Game shows have not only entertained American audiences for decades and been the subject of many a quality Saturday Night Live sketch, they can also be useful educational tools in the classroom. Playing Jeopardy or having a review game in class is an entertaining and low-stakes way for students to test their understanding of topics and identify any gaps to fill before an upcoming exam.

How can we best replicate the lively, competitive atmosphere of a real quiz show in the classroom? In this review we look at both smartphone applications and physical buzzers to take classroom quiz bowls to the next level. For detailed reviews, continue reading. For a simple summary, scroll to the bottom of the page.

Smartphone Apps

Our current recommendation for a smartphone buzzer app is the Trivia Bowl Buzzer, an app that uses Bluetooth to connect up to 16 Apple devices at a time. A sound and vibration indicate the first person to buzz in, and the “game host,” (the professor overseeing the game) can see on her device the order in which the players have responded.

The Trivia Bowl Buzzer is inexpensive ($3.99 for the game host and free for all other players) and a fun way for people to test their knowledge in the classroom. One drawback is that the app is only available for download on Apple devices (iPhones, iPads, and iPods), excluding Android and non-smartphone users. However, if playing in teams, the game requires only one team representative to have the app downloaded on his device.

Speed Quizzing is a similar buzzer application that unlike the Trivia Bowl Buzzer, is available for both Android and Apple users. This app is free for up to four devices in demo mode, $30 per event for up to 32 devices, but there is a free, six-month educational trial for classroom instructors. Compared with the Trivia Bowl Buzzer, however, Speed Quizzing was more complicated to set up and devices often had difficulty connecting.
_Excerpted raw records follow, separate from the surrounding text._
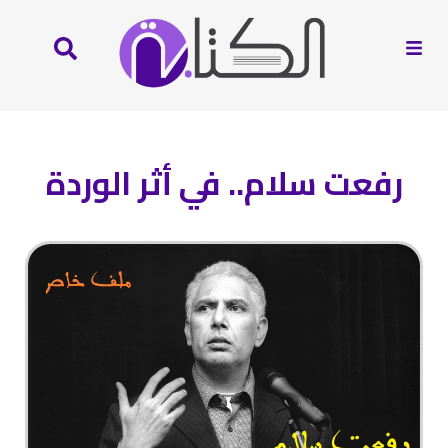
رفعت سلام.. في أثر الوردة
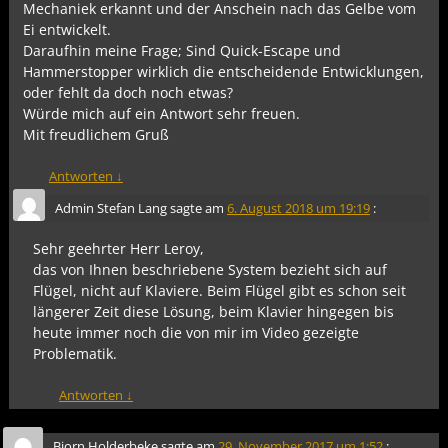
Mechaniek erkannt und der Anschein nach das Gelbe vom
Ei entwickelt.
Daraufhin meine Frage; Sind Quick-Escape und
Hammerstopper wirklich die entscheidende Entwicklungen,
oder fehlt da doch noch etwas?
Würde mich auf ein Antwort sehr freuen.
Mit freudlichem Gruß
Antworten
↓
Admin Stefan Lang
sagte am
6. August 2018 um 19:19
:
Sehr geehrter Herr Leroy,
das von Ihnen beschriebene System bezieht sich auf
Flügel, nicht auf Klaviere. Beim Flügel gibt es schon seit
längerer Zeit diese Lösung, beim Klavier hingegen bis
heute immer noch die von mir im Video gezeigte
Problematik.
Antworten
↓
Bjorn Holderbeke
sagte am
29. November 2017 um 1:52
:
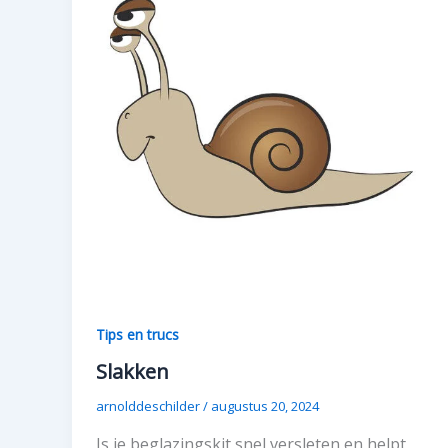
Tips en trucs
Slakken
arnolddeschilder
/
augustus 20, 2024
Is je beglazingskit snel versleten en helpt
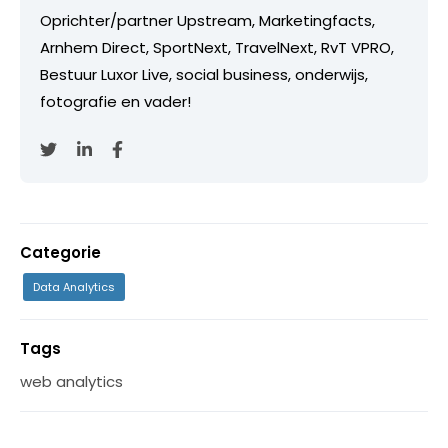
Oprichter/partner Upstream, Marketingfacts,
Arnhem Direct, SportNext, TravelNext, RvT VPRO,
Bestuur Luxor Live, social business, onderwijs,
fotografie en vader!
Categorie
Data Analytics
Tags
web analytics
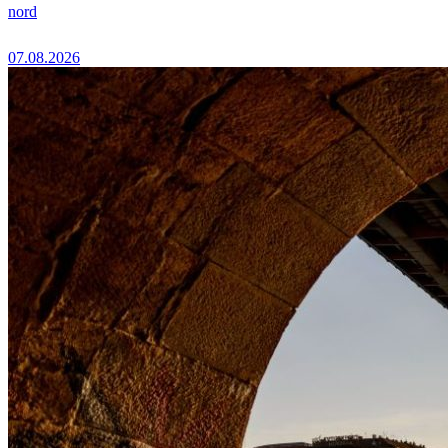
nord
07.08.2026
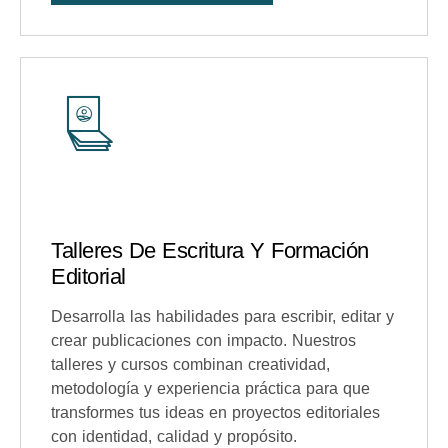
Talleres De Escritura Y Formación
Editorial
Desarrolla las habilidades para escribir, editar y
crear publicaciones con impacto. Nuestros
talleres y cursos combinan creatividad,
metodología y experiencia práctica para que
transformes tus ideas en proyectos editoriales
con identidad, calidad y propósito.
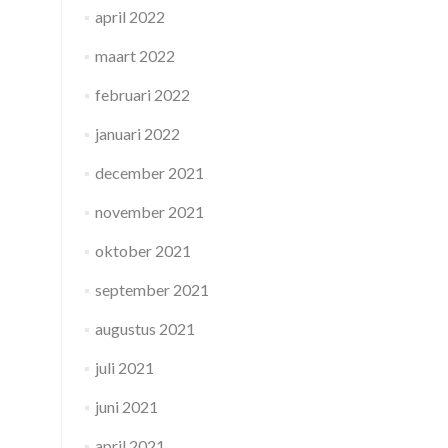
april 2022
maart 2022
februari 2022
januari 2022
december 2021
november 2021
oktober 2021
september 2021
augustus 2021
juli 2021
juni 2021
april 2021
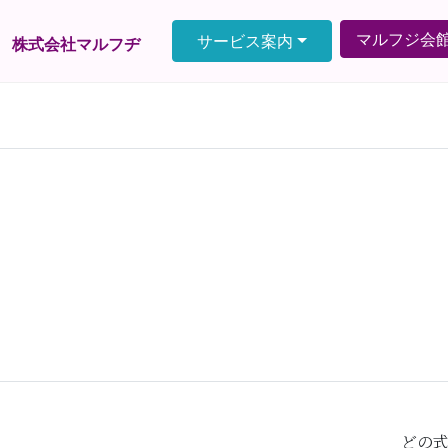
マルフジ会
サービス案内
株式会社マルフヂ
どの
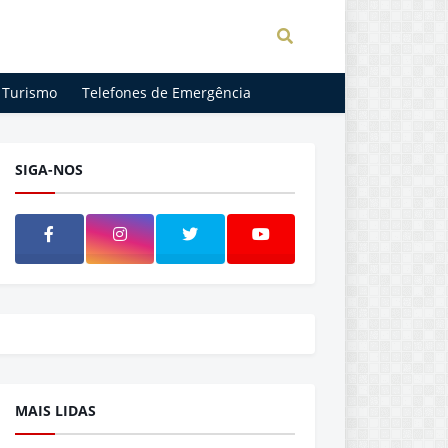
Turismo
Telefones de Emergência
SIGA-NOS
MAIS LIDAS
Because it may require more troubleshooting that may impact already-limited class time, Trivia Bowl Buzzer is our runner-up application.


We looked at several other apps but cannot recommend them because they either had poor reviews or were unable to connect multiple devices wirelessly.

Physical Buzzers

Though smartphone apps are convenient, nothing beats the satisfaction of smacking a red button. Among the multitude of buzzers out there, the following three had solid reviews on Amazon and other sites.
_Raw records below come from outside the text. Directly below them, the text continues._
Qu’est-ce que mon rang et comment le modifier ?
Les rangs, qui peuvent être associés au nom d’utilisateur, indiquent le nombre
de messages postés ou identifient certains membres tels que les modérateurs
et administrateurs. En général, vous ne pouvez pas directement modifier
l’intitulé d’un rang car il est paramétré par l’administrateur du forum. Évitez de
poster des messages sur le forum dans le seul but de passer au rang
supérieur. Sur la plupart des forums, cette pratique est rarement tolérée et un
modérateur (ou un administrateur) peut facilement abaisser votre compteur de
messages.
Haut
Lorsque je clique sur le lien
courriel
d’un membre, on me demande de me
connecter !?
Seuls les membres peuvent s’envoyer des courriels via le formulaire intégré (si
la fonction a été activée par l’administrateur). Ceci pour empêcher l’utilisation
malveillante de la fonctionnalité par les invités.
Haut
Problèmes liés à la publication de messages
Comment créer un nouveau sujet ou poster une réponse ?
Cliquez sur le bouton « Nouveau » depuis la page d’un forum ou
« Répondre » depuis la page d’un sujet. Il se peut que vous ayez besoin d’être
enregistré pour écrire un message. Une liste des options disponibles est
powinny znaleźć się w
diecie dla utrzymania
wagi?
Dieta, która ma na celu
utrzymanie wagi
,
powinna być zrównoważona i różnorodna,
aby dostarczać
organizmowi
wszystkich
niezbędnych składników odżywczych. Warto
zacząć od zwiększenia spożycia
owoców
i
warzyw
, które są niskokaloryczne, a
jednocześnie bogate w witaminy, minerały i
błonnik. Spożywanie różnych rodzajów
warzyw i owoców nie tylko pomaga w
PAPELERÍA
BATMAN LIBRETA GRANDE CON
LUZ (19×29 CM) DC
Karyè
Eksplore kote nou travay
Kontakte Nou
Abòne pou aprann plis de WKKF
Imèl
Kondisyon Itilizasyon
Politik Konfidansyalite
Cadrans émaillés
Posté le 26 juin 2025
Learning Resources Answer Buzzers is a set of four buzzers costing $15-$20, each with a distinctive sound to distinguish which player responds first. For a few dollars more, instructors can upgrade to buzzers that light up in addition to making a sound. Another version of Learning Resources buzzers allows players to customize their buzzer sound to avoid any potential confusion if there are multiple games being played at the same time.
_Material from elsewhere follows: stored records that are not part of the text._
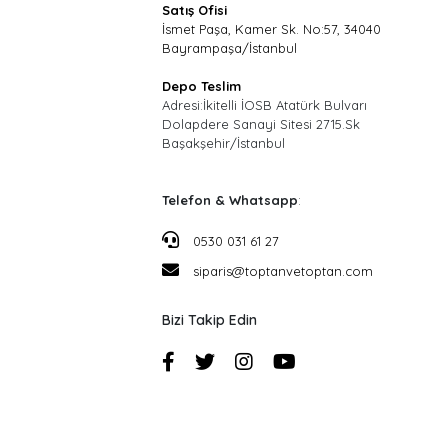
Satış Ofisi
İsmet Paşa, Kamer Sk. No:57, 34040
Bayrampaşa/İstanbul
Depo Teslim
Adresi:İkitelli İOSB Atatürk Bulvarı
Dolapdere Sanayi Sitesi 2715.Sk
Başakşehir/İstanbul
Telefon & Whatsapp
:
0530 031 61 27
siparis@toptanvetoptan.com
Bizi Takip Edin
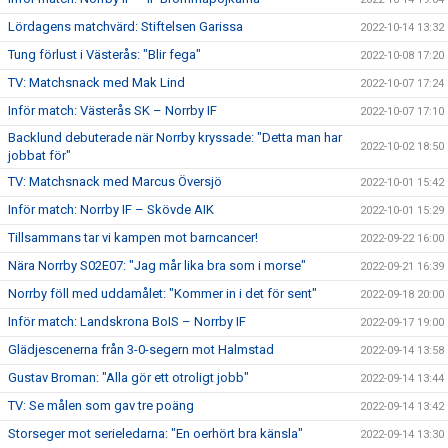
Lördagens matchvärd: Stiftelsen Garissa
2022-10-14 13:32
Tung förlust i Västerås: "Blir fega"
2022-10-08 17:20
TV: Matchsnack med Mak Lind
2022-10-07 17:24
Inför match: Västerås SK – Norrby IF
2022-10-07 17:10
Backlund debuterade när Norrby kryssade: "Detta man har
2022-10-02 18:50
jobbat för"
TV: Matchsnack med Marcus Översjö
2022-10-01 15:42
Inför match: Norrby IF – Skövde AIK
2022-10-01 15:29
Tillsammans tar vi kampen mot barncancer!
2022-09-22 16:00
Nära Norrby S02E07: "Jag mår lika bra som i morse"
2022-09-21 16:39
Norrby föll med uddamålet: "Kommer in i det för sent"
2022-09-18 20:00
Inför match: Landskrona BoIS – Norrby IF
2022-09-17 19:00
Glädjescenerna från 3-0-segern mot Halmstad
2022-09-14 13:58
Gustav Broman: "Alla gör ett otroligt jobb"
2022-09-14 13:44
TV: Se målen som gav tre poäng
2022-09-14 13:42
Storseger mot serieledarna: "En oerhört bra känsla"
2022-09-14 13:30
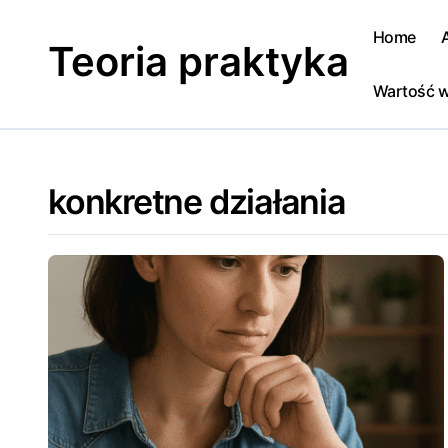
Skip
to
Home
Teoria praktyka
content
Wartość w
konkretne działania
The Educational Insights Wireless Eggspert 2.4 GHz ($96.79 for wireless, $42.00 for wired) is a system that allows up six players to participate at a time. The Eggspert, aptly named for its egg-shaped buzzer, features two playing options: in the traditional “quiz show” mode, the first person to respond has their buzzer light up. In the “scrambled eggs” mode, the device will randomly choose a student by lighting up their buzzer, making it a good option for professors who enjoy catching students off-guard with a pop quiz.

The Me First v.2. Fun Wireless Game Answer Buzzer System is the most expensive and professional-looking of the physical buzzers, costing $264.95 for a set of four or $439.00 for a set of twelve light-up, wireless “personal answer domes” (P.A.D.s.). Additional P.A.D.s are sold separately and up to 36 people can play at a time, with the first buzzer hit turning green and all others turning red.


We offer no specific recommendation for physical buzzers, but leave it to instructors to pick the one above that best meets their feature needs for the lowest cost.

In Short

Based on our own testing and reading online reviews, the Trivia Bowl Buzzer seems like the simplest, cheapest option. Free for students and $3.99 for the “game host,” it requires no additional hardware other than the players’ phones. The app’s incompatibility with Android devices should not be an issue given that only one Apple device is required when playing in groups. Armed with a good bank of questions, the Trivia Bowl Buzzer, and your best Alex Trebek impression, your next quiz bowl will be one to remember.